Kepala Badan Pendapatan Daerah (Bapenda) Kota Surabaya Febrina Kusumawati menuturkan, program insentif pajak tersebut dapat dimanfaatkan masyarakat mulai 2 hingga 30 September. Pihaknya mengajak masyarakat untuk memanfaatkan momentum itu.
”Jika ada yang mengalami kesulitan terkait lokasi atau tidak mengetahui cara membayar, kami siap membantu. Kami telah menyediakan beberapa kanal layanan yang bisa diakses masyarakat,” ujar Febrina Kusumawati seperti dilansir dari Antara.
Febri menjelaskan, masyarakat atau Wajib Pajak (WP) dapat memanfaatkan sejumlah kanal layanan untuk informasi dan pembayaran PBB. Antara lain melalui Unit Pelaksana Teknis Dinas (UPTD) yang tersebar di lima lokasi, Mal Pelayanan Publik Siola, hingga Kantor Bapenda di Jalan Jimerto, Surabaya.
”Silakan masyarakat mengunjungi kanal-kanal tersebut jika memerlukan konsultasi atau diskusi secara langsung. Namun pembayaran pajak sebenarnya juga bisa dilakukan secara digital,” kata Febrina Kusumawati.
Menurut Febri, saat ini pembayaran pajak, seperti PBB, bisa dilakukan secara online melalui berbagai platform e-commerce. Selain itu, pembayaran juga dapat dilakukan di gerai minimarket, serta melalui virtual account di Bank Jatim, Bank Mandiri, dan BNI.
”Tidak hanya penghapusan denda PBB, program ini juga memberikan insentif pada kategori pajak lainnya seperti Pajak Barang dan Jasa Tertentu (PBJT), Pajak Reklame, serta Pajak Air Tanah,” terang Febrina Kusumawati.

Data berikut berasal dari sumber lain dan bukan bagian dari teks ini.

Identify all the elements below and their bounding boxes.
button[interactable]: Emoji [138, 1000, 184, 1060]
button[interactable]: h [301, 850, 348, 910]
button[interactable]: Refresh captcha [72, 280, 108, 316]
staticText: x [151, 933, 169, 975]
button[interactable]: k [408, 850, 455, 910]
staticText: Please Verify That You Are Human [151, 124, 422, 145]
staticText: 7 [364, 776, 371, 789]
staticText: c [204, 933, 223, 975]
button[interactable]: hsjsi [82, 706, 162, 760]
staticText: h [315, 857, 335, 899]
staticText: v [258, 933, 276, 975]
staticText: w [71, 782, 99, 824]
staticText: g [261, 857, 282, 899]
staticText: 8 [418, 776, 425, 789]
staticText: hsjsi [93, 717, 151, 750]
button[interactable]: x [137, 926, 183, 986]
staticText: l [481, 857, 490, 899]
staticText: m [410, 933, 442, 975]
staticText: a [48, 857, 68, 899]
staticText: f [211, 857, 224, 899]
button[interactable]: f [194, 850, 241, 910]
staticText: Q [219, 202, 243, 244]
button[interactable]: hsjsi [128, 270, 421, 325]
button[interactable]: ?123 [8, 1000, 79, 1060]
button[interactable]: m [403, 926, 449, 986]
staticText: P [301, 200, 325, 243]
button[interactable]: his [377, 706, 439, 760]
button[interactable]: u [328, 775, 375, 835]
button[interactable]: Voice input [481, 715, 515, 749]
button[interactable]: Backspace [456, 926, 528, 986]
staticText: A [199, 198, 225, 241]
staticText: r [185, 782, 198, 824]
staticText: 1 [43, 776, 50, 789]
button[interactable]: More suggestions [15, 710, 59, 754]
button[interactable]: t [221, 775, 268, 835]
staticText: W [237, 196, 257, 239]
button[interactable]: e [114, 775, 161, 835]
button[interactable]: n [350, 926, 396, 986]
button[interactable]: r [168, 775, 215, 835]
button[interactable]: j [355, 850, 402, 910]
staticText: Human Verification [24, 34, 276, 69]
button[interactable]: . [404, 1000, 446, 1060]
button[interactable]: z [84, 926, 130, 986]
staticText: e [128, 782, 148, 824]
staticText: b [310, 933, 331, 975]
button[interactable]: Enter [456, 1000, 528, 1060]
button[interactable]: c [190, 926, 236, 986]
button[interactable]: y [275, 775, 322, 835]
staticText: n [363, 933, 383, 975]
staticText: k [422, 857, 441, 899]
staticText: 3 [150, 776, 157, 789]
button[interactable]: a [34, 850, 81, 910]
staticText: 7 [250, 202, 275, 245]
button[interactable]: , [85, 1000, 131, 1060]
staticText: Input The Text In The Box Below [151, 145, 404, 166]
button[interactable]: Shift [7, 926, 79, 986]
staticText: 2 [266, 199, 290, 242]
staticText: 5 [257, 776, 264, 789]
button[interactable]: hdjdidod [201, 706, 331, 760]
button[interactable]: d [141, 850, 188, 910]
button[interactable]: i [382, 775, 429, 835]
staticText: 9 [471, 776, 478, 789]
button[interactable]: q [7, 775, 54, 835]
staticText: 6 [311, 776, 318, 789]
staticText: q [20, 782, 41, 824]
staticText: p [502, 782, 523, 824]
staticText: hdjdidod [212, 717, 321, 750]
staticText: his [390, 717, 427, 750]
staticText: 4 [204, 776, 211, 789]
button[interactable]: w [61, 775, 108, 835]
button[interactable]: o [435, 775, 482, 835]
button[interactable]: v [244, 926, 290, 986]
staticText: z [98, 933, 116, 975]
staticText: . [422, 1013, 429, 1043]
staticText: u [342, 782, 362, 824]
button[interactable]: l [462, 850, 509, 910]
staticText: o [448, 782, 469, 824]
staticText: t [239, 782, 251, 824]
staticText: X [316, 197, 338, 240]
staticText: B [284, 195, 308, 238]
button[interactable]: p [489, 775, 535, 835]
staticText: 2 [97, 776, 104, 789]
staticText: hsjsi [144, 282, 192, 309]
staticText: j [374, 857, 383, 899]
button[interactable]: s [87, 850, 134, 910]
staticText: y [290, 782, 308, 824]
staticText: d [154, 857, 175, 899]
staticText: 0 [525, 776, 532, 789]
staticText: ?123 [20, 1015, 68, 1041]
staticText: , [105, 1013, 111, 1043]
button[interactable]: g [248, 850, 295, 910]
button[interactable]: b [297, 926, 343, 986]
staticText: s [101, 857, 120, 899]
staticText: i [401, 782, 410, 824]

”Program ini juga memberikan pengurangan pokok Bea Perolehan Hak atas Tanah dan Bangunan (BPHTB) hingga 40 persen,” tambah Febri.

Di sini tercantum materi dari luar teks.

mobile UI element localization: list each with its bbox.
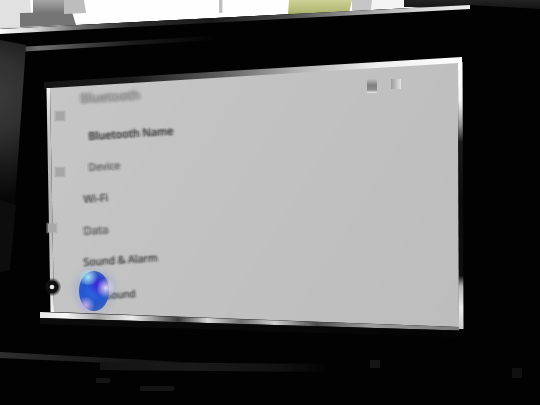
- button[interactable]: [0, 0, 540, 405]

Dia menjelaskan, pengurangan pokok BPHTB dibagi menjadi dua kategori yaitu transaksi jual-beli dan non jual-beli (waris, hibah, dan sejenisnya). Untuk Nilai Perolehan Objek Pajak (NPOP) Rp 0 – Rp 1 miliar diberikan pengurangan sebesar 30 persen untuk transaksi jual-beli, sedangkan non jual-beli mendapatkan pengurangan 40 persen. Kemudian untuk NPOP lebih dari Rp 1 miliar hingga Rp 2 miliar, pengurangan sebesar 10 persen diberikan untuk transaksi jual-beli, sedangkan non jual-beli sebesar 15 persen.
”Sementara untuk NPOP di atas Rp 2 miliar, baik kategori jual-beli maupun non jual-beli, pengurangan diberikan sebesar 5 persen,” papar Febrina Kusumawati.

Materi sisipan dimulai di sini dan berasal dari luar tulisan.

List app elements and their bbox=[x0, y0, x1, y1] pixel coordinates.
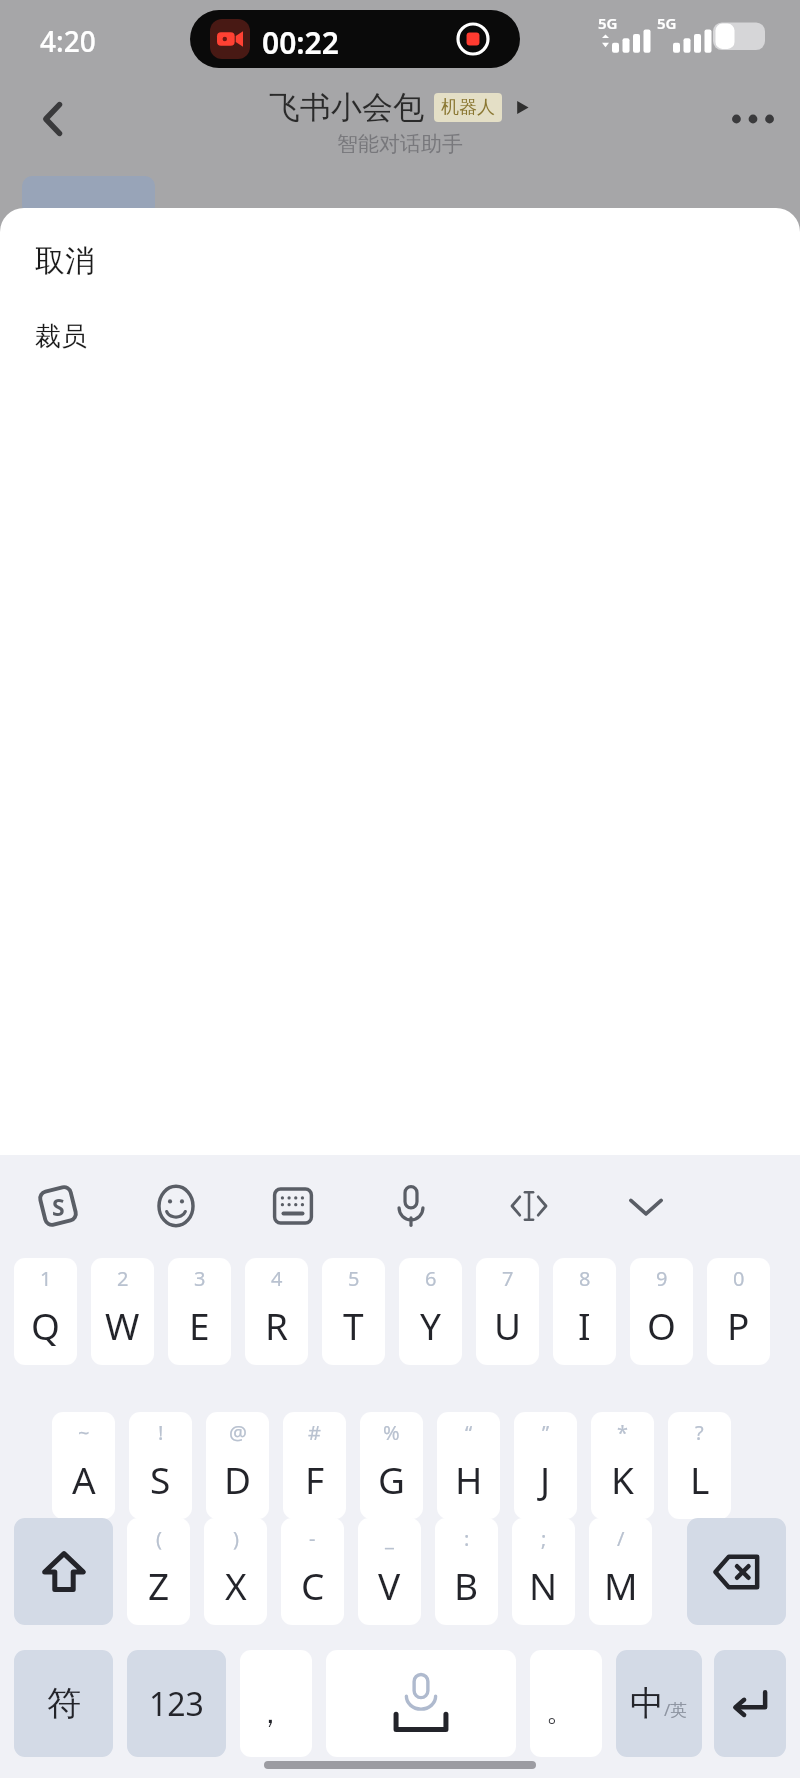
staticText: E bbox=[189, 1300, 210, 1350]
button[interactable]: 2 bbox=[91, 1258, 154, 1365]
staticText: 0 bbox=[733, 1265, 745, 1292]
staticText: 。 bbox=[546, 1694, 574, 1729]
staticText: W bbox=[105, 1300, 140, 1350]
staticText: P bbox=[727, 1300, 750, 1350]
button[interactable]: 符 bbox=[14, 1650, 113, 1757]
staticText: 5G bbox=[657, 13, 677, 33]
staticText: _ bbox=[385, 1525, 394, 1552]
button[interactable]: Keyboard layout bbox=[262, 1175, 324, 1237]
staticText: “ bbox=[465, 1419, 473, 1446]
button[interactable]: ) bbox=[204, 1518, 267, 1625]
button[interactable]: 3 bbox=[168, 1258, 231, 1365]
button[interactable]: 5 bbox=[322, 1258, 385, 1365]
button[interactable]: 123 bbox=[127, 1650, 226, 1757]
staticText: ( bbox=[156, 1525, 162, 1552]
button[interactable]: ; bbox=[512, 1518, 575, 1625]
staticText: T bbox=[343, 1300, 364, 1350]
button[interactable]: * bbox=[591, 1412, 654, 1519]
staticText: V bbox=[378, 1560, 401, 1610]
button[interactable]: ( bbox=[127, 1518, 190, 1625]
button[interactable]: ~ bbox=[52, 1412, 115, 1519]
staticText: 5 bbox=[348, 1265, 360, 1292]
button[interactable]: / bbox=[589, 1518, 652, 1625]
button[interactable]: - bbox=[281, 1518, 344, 1625]
button[interactable]: ， bbox=[240, 1650, 312, 1757]
button[interactable]: ! bbox=[129, 1412, 192, 1519]
button[interactable]: Shift bbox=[14, 1518, 113, 1625]
button[interactable]: 0 bbox=[707, 1258, 770, 1365]
button[interactable]: 8 bbox=[553, 1258, 616, 1365]
button[interactable]: 1 bbox=[14, 1258, 77, 1365]
button[interactable]: Voice input bbox=[380, 1175, 442, 1237]
button[interactable]: Backspace bbox=[687, 1518, 786, 1625]
button[interactable]: Emoji bbox=[145, 1175, 207, 1237]
staticText: S bbox=[52, 1191, 65, 1222]
staticText: * bbox=[617, 1419, 629, 1446]
button[interactable]: % bbox=[360, 1412, 423, 1519]
staticText: J bbox=[540, 1454, 551, 1504]
button[interactable]: 4 bbox=[245, 1258, 308, 1365]
button[interactable]: ” bbox=[514, 1412, 577, 1519]
button[interactable]: Enter bbox=[714, 1650, 786, 1757]
button[interactable]: @ bbox=[206, 1412, 269, 1519]
button[interactable]: Switch Chinese English bbox=[616, 1650, 702, 1757]
staticText: H bbox=[455, 1454, 483, 1504]
button[interactable]: Sogou input bbox=[27, 1175, 89, 1237]
staticText: ， bbox=[256, 1696, 284, 1731]
staticText: F bbox=[305, 1454, 325, 1504]
staticText: 2 bbox=[117, 1265, 129, 1292]
button[interactable]: More options bbox=[722, 88, 784, 150]
staticText: /英 bbox=[664, 1698, 688, 1721]
staticText: @ bbox=[229, 1419, 247, 1446]
button[interactable]: 7 bbox=[476, 1258, 539, 1365]
button[interactable]: 。 bbox=[530, 1650, 602, 1757]
staticText: 智能对话助手 bbox=[337, 131, 463, 157]
staticText: I bbox=[578, 1300, 591, 1350]
staticText: 7 bbox=[502, 1265, 514, 1292]
staticText: G bbox=[378, 1454, 405, 1504]
staticText: 00:22 bbox=[262, 22, 339, 63]
button[interactable]: Back bbox=[22, 88, 84, 150]
staticText: S bbox=[150, 1454, 171, 1504]
staticText: % bbox=[383, 1419, 400, 1446]
staticText: ! bbox=[158, 1419, 164, 1446]
button[interactable]: “ bbox=[437, 1412, 500, 1519]
staticText: 6 bbox=[425, 1265, 437, 1292]
staticText: Y bbox=[420, 1300, 441, 1350]
staticText: 3 bbox=[194, 1265, 206, 1292]
button[interactable]: ? bbox=[668, 1412, 731, 1519]
staticText: L bbox=[690, 1454, 710, 1504]
button[interactable]: 9 bbox=[630, 1258, 693, 1365]
staticText: R bbox=[265, 1300, 289, 1350]
staticText: 5G bbox=[598, 13, 618, 33]
staticText: B bbox=[454, 1560, 479, 1610]
staticText: 4:20 bbox=[40, 22, 96, 60]
staticText: 8 bbox=[579, 1265, 591, 1292]
button[interactable]: 取消 bbox=[35, 242, 95, 280]
button[interactable]: Stop recording bbox=[456, 22, 490, 56]
staticText: 4 bbox=[271, 1265, 283, 1292]
button[interactable]: Space bbox=[326, 1650, 516, 1757]
button[interactable]: Move cursor bbox=[498, 1175, 560, 1237]
staticText: 符 bbox=[47, 1682, 81, 1725]
staticText: 飞书小会包 bbox=[269, 88, 424, 127]
staticText: C bbox=[301, 1560, 325, 1610]
button[interactable]: # bbox=[283, 1412, 346, 1519]
staticText: ” bbox=[542, 1419, 550, 1446]
staticText: Z bbox=[148, 1560, 170, 1610]
button[interactable]: Hide keyboard bbox=[615, 1175, 677, 1237]
staticText: ~ bbox=[78, 1419, 90, 1446]
button[interactable]: _ bbox=[358, 1518, 421, 1625]
staticText: - bbox=[309, 1525, 316, 1552]
staticText: U bbox=[494, 1300, 522, 1350]
button[interactable]: 6 bbox=[399, 1258, 462, 1365]
staticText: / bbox=[617, 1525, 625, 1552]
button[interactable]: : bbox=[435, 1518, 498, 1625]
staticText: X bbox=[225, 1560, 247, 1610]
button[interactable]: 裁员 bbox=[35, 320, 87, 353]
staticText: 9 bbox=[656, 1265, 668, 1292]
staticText: Q bbox=[31, 1300, 60, 1350]
staticText: ) bbox=[233, 1525, 239, 1552]
staticText: M bbox=[604, 1560, 638, 1610]
staticText: 1 bbox=[40, 1265, 52, 1292]
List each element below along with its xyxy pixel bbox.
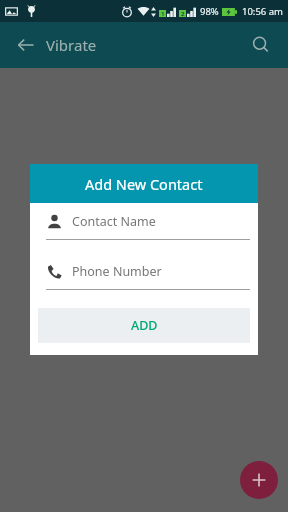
staticText: 2 (181, 10, 185, 17)
staticText: 10:56 am (242, 5, 283, 18)
staticText: Contact Name (72, 213, 156, 230)
button[interactable]: Search (246, 30, 276, 60)
staticText: 98% (200, 5, 219, 18)
button[interactable]: ADD (38, 308, 250, 343)
button[interactable]: Add (240, 461, 278, 499)
staticText: Phone Number (72, 263, 162, 280)
staticText: 1 (161, 10, 165, 17)
button[interactable]: Phone Number (46, 253, 250, 303)
button[interactable]: Back (12, 31, 40, 59)
staticText: Add New Contact (85, 174, 203, 194)
button[interactable]: Contact Name (46, 203, 250, 253)
staticText: ADD (131, 317, 158, 334)
staticText: Vibrate (46, 35, 97, 55)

Febri menuturkan, inisiatif program itu dilatarbelakangi keprihatinan Pemkot Surabaya terhadap kondisi ekonomi masyarakat, khususnya WP. Pemkot berharap itu dapat meringankan beban ekonomi para wajib pajak di tengah situasi yang sulit.
”Kami memberikan stimulan berupa penghapusan denda agar para wajib pajak bisa membayar sesuai dengan kemampuan finansial mereka,” tutur Febrina Kusumawati.
Pajak penting bagi pembangunan infrastruktur Kota Surabaya, seperti pengaspalan jalan hingga penerangan jalan umum (PJU), yang selama ini bisa dinikmati masyarakat.
”Jika masyarakat merasa nyaman tinggal di Surabaya dengan fasilitas publik yang terus kami tingkatkan, itu adalah hasil dari kontribusi pajak. Karena itu, mari kita manfaatkan momentum ini,” ucap Febrina Kusumawati.